_To do_:
Every line below that has the word "חומר" counts once; report how many lines that makes, with no other words.

Listed entries Block Start

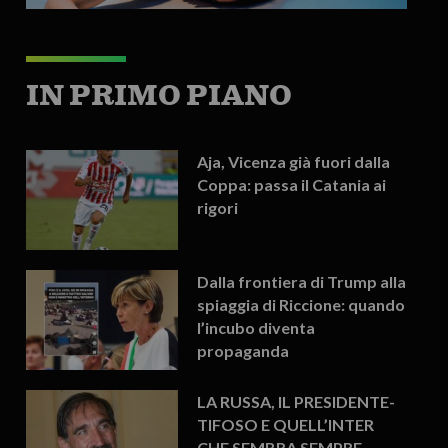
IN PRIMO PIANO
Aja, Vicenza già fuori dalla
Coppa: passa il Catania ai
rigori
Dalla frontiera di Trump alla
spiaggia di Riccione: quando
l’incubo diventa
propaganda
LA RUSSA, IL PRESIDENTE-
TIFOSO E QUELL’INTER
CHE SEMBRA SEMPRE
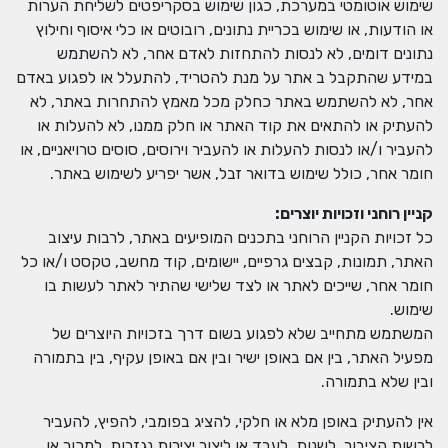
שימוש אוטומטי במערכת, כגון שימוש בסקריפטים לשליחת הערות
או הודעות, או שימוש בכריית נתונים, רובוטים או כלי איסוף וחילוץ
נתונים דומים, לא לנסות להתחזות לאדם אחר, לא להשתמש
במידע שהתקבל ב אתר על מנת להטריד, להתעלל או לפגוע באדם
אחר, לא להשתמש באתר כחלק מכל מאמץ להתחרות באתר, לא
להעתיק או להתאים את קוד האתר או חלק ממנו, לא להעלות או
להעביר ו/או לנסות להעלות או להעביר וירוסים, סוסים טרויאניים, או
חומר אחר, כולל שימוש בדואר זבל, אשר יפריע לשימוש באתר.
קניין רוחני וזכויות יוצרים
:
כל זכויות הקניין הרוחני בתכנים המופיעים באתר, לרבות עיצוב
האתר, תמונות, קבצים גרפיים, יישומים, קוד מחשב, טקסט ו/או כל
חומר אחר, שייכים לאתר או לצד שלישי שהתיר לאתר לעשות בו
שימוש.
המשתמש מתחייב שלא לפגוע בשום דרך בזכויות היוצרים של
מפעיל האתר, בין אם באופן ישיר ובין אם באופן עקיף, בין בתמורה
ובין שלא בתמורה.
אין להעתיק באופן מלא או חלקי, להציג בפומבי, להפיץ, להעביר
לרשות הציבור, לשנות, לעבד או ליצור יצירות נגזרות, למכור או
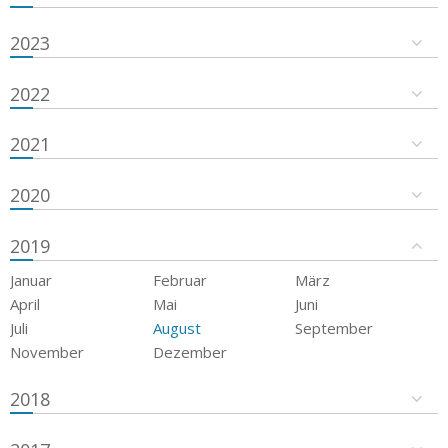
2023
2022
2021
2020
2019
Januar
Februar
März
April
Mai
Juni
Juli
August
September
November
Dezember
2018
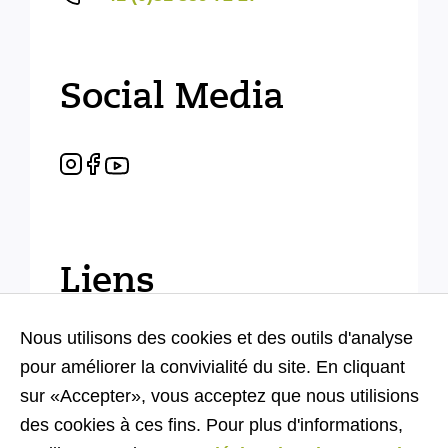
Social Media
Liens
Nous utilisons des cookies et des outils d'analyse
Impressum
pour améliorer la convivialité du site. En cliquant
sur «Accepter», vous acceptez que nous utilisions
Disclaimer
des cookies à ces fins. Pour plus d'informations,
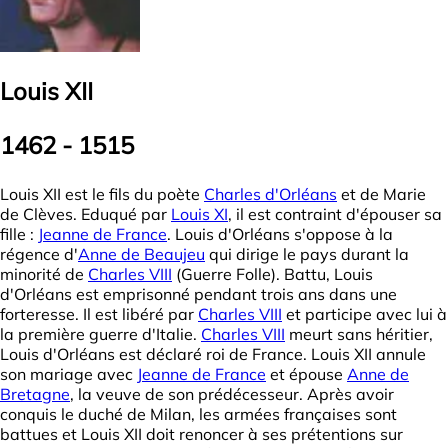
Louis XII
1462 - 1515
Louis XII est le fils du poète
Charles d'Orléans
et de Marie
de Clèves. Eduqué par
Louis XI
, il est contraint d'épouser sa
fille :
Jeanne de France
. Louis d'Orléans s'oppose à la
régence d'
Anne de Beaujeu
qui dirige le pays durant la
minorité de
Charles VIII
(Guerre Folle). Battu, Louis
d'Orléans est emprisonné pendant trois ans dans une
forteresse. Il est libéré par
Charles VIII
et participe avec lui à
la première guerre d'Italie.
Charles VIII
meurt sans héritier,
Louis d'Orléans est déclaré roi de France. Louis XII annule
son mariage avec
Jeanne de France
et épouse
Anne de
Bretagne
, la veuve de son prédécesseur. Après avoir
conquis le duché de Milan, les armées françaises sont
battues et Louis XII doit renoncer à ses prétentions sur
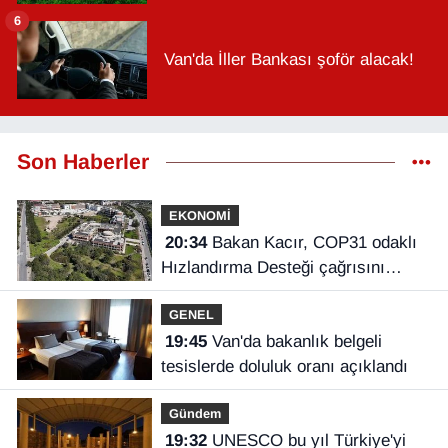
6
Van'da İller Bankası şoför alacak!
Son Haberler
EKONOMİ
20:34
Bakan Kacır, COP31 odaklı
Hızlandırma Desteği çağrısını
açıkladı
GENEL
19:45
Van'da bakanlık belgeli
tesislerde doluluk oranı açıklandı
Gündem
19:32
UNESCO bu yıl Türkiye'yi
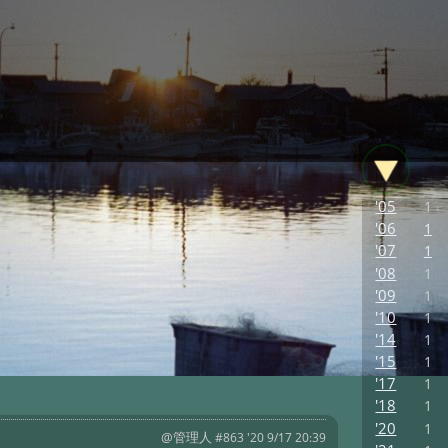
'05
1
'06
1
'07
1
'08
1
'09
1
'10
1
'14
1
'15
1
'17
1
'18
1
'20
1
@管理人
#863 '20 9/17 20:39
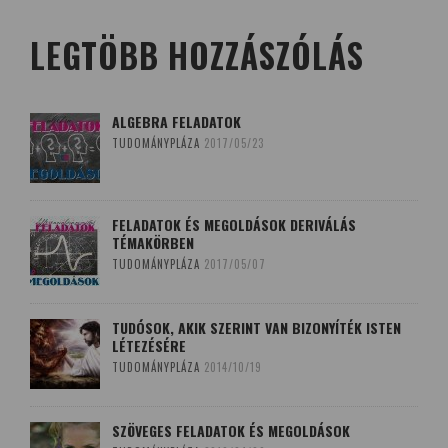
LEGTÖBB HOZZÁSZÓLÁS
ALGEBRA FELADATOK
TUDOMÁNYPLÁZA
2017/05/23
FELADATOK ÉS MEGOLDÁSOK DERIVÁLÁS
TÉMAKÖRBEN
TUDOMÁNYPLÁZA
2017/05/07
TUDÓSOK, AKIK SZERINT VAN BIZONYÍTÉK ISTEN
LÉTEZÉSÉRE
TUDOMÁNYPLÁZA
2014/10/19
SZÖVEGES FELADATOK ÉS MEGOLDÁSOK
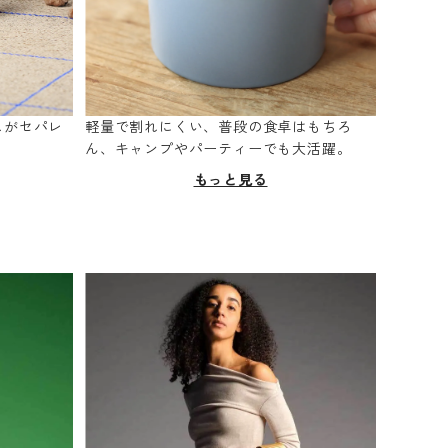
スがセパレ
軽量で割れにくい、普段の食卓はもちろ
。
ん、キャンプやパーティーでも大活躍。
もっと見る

Listed entries Block End
Listed entries Block Start

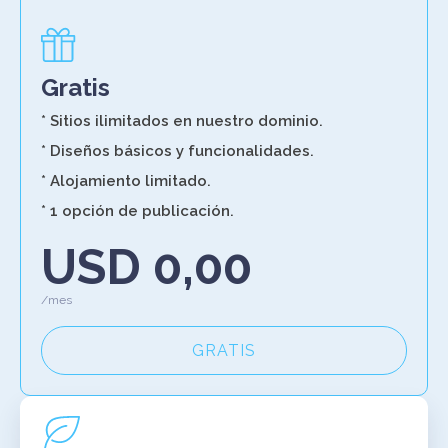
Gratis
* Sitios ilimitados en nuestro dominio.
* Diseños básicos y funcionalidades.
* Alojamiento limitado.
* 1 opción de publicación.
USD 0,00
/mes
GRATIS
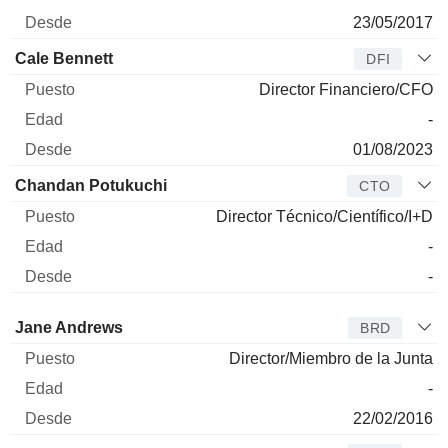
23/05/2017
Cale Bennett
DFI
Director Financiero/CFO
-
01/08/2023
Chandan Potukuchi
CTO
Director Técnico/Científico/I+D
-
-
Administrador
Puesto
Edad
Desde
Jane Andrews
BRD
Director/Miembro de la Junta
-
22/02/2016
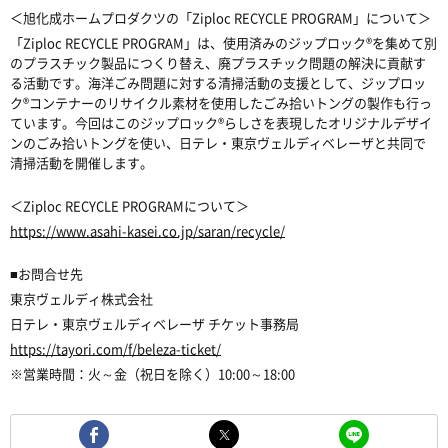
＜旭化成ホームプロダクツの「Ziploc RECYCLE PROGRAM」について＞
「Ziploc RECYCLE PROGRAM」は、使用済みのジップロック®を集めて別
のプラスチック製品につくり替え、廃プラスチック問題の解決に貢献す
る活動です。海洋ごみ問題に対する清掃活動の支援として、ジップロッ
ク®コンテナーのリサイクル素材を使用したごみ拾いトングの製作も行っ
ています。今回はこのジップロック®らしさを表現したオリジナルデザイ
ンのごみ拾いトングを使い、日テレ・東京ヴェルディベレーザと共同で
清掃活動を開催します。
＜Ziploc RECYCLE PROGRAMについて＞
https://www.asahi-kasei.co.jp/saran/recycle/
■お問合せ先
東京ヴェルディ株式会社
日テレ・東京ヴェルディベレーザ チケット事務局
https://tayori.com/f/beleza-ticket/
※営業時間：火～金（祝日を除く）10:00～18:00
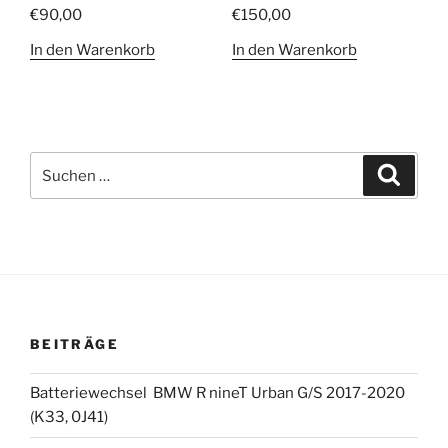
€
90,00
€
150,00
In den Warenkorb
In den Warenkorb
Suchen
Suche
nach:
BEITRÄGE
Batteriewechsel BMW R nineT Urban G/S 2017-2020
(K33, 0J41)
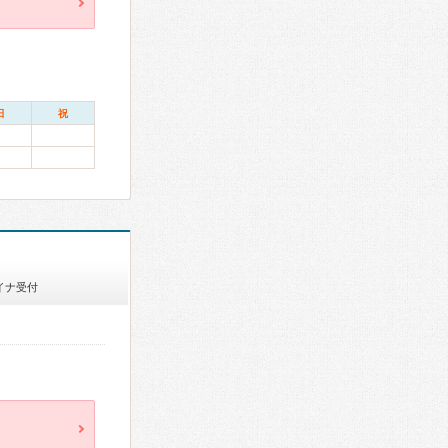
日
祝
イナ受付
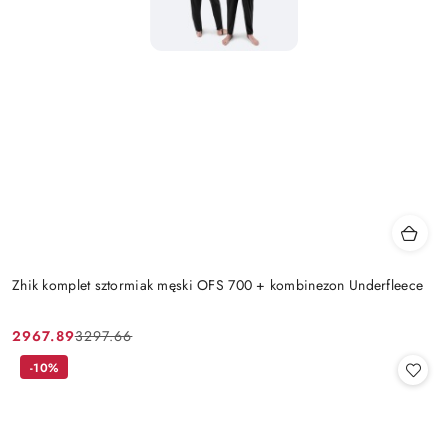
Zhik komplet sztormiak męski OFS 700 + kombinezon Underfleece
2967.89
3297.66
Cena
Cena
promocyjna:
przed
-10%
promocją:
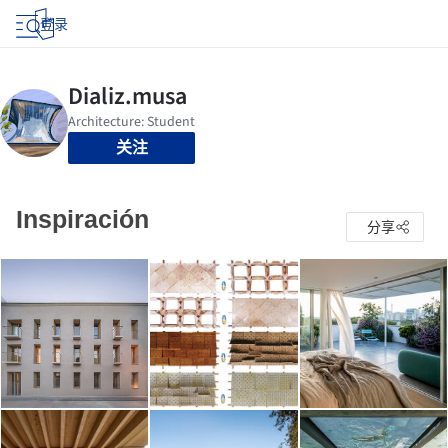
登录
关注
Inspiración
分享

Listed entries Block End

_Answer below_:
2